Roland Roth, Leiter der Wetterwarte Süd in Bad Schussenried, ordnete die Unwetter aus dem Frühsommer zunächst in die größeren Zusammenhänge des Klimawandels ein. Infolge des CO erwärme sich die Atmosphäre weiter, was zu häufigeren Wetterextremen auch in den nächsten Jahren führen werde.

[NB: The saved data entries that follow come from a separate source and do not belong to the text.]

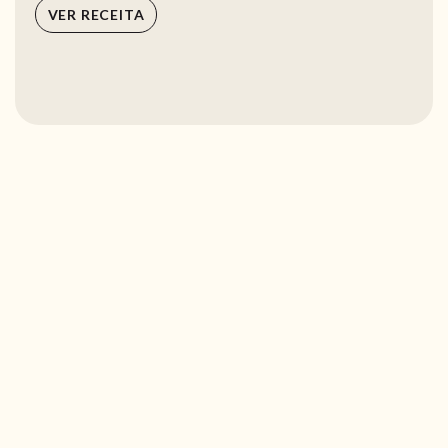
VER RECEITA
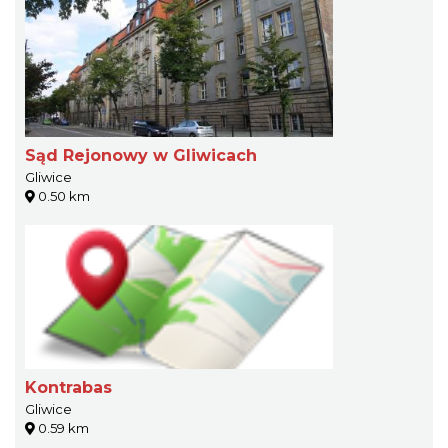
Sąd Rejonowy w Gliwicach
Gliwice
0.50 km
Kontrabas
Gliwice
0.59 km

Bei Überschwemmungen spiele auch die Topografie eine Rolle. Während sich das Wasser in der Ebene gleichmäßig verteile, seien Tallagen gefährdet. Hangwasser, Regen und Wasser, das aus dem Oberlauf komme, lasse kleine Bäche blitzartig ansteigen. Roth verwies auf die Rolle der Wälder vor allem in Hanglagen. „Sie saugen das Wasser wie ein Schwamm auf.“Er warnte gleichzeitig vor einer weiteren Versiegelung und Vermaisung der Landschaft und mahnte mit Bezug auf die Unwetter der vergangenen Jahre: „2016 und 2021 werden wieder passieren – womöglich noch stärker. Ich bin in diesem Punkt leider sehr pessimistisch.“
In Mettenberg waren vor allem die Bereiche Im Weideler, Schnellbäumle, Weiher sowie die Ortsmitte von den Wassermassen betroffen, wie Ortsvorsteher Alexander Wachter anhand einer Karte aufzeigte. Noch immer sei die Erfassung der Schäden nicht komplett abgeschlossen.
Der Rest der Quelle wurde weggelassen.